Moralist
['mɒr(ə)lɪst] or ['mɔrəlɪst]
解釋/意思:
(n.) One who moralizes; one who teaches or animadverts upon the duties of life; a writer of essays intended to correct vice and inculcate moral duties.
(n.) One who practices moral duties; a person who lives in conformity with moral rules; one of correct deportment and dealings with his fellow-creatures; -- sometimes used in contradistinction to one whose life is controlled by religious motives.
錄入:雷内
同義詞及近義詞:
n. Moral philosopher.
手打:肖恩
例句/造句/用法:
- The satisfaction derived from this act was all that the most ardent moralist could have desired. 伊蒂絲·華頓. 快樂之家.

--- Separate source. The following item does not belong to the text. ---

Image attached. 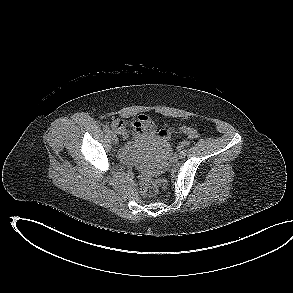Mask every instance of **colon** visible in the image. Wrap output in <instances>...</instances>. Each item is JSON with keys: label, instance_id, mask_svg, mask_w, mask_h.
Segmentation results:
<instances>
[{"label": "colon", "instance_id": "5ec220e1", "mask_svg": "<svg viewBox=\"0 0 293 293\" xmlns=\"http://www.w3.org/2000/svg\"><path fill=\"white\" fill-rule=\"evenodd\" d=\"M181 131L190 138H198L199 133L191 127H182ZM172 136L171 129H163L159 132V138L163 141H168ZM166 181L164 179H151L148 176L142 178L140 182V191L144 196L152 197L156 195L160 188L165 187Z\"/></svg>", "mask_w": 293, "mask_h": 293}]
</instances>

- Seneca was a Stoic, as Lucretius was an Epicurean, moralist. 李貝. 西洋科學史.
- They hate shams and the watering of goods on a more trustworthy basis than the mere routine moralist. 沃爾特·李普曼. 政治序論.

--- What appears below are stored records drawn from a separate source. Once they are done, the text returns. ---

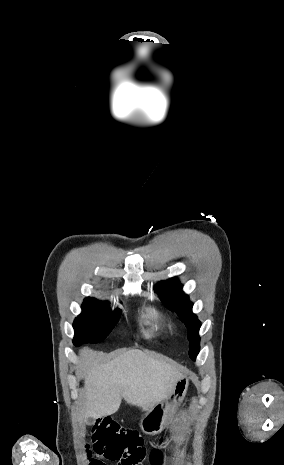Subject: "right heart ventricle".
I'll use <instances>...</instances> for the list:
<instances>
[{
  "label": "right heart ventricle",
  "instance_id": "obj_1",
  "mask_svg": "<svg viewBox=\"0 0 284 465\" xmlns=\"http://www.w3.org/2000/svg\"><path fill=\"white\" fill-rule=\"evenodd\" d=\"M141 319L144 322L151 324L160 332H171L173 329L170 320L154 305H150L145 309V311L141 314Z\"/></svg>",
  "mask_w": 284,
  "mask_h": 465
}]
</instances>
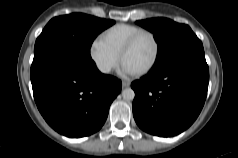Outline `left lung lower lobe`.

- But the old moralist eased him by saying serenely: Well, well, young men will be young men. 威廉·梅克比斯·薩克雷. 名利場.
- I wondered why moralists call this world a dreary wilderness: for me it blossomed like a rose. 夏洛蒂·勃朗特. 簡·愛.

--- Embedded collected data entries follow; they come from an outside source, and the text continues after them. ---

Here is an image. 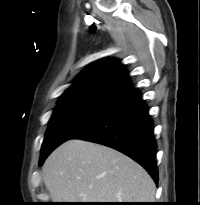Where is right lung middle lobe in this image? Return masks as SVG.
Masks as SVG:
<instances>
[{
	"label": "right lung middle lobe",
	"instance_id": "1",
	"mask_svg": "<svg viewBox=\"0 0 200 205\" xmlns=\"http://www.w3.org/2000/svg\"><path fill=\"white\" fill-rule=\"evenodd\" d=\"M114 102L102 99H74L59 102L49 122L39 164L41 165L46 156L57 146L69 140L106 112Z\"/></svg>",
	"mask_w": 200,
	"mask_h": 205
}]
</instances>
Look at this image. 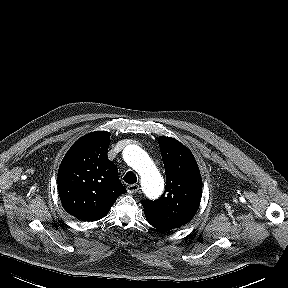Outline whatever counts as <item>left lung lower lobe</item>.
I'll list each match as a JSON object with an SVG mask.
<instances>
[{"label":"left lung lower lobe","instance_id":"left-lung-lower-lobe-1","mask_svg":"<svg viewBox=\"0 0 288 288\" xmlns=\"http://www.w3.org/2000/svg\"><path fill=\"white\" fill-rule=\"evenodd\" d=\"M148 222L153 226L155 227L156 229L160 230V231H169L171 230L169 227L167 226H163V225H160L159 223L155 222L154 220H151L150 218L146 217Z\"/></svg>","mask_w":288,"mask_h":288}]
</instances>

- Some moralists account for all the sentiments of virtue by this sense. 大衛·休謨. 人性論.
- They extend not beyond a mistake of fact, which moralists have not generally supposed criminal, as being perfectly involuntary. 大衛·休謨. 人性論.
- Some notorious carpers and squeamish moralists might be sulky with Lord Steyne, but they were glad enough to come when he asked them. 威廉·梅克比斯·薩克雷. 名利場.
- I appeal to moralists and sages. 瑪麗·雪萊. 最後一個人.
- The older moralists, the taboo philosophers believed that the desires themselves were inherently evil. 沃爾特·李普曼. 政治序論.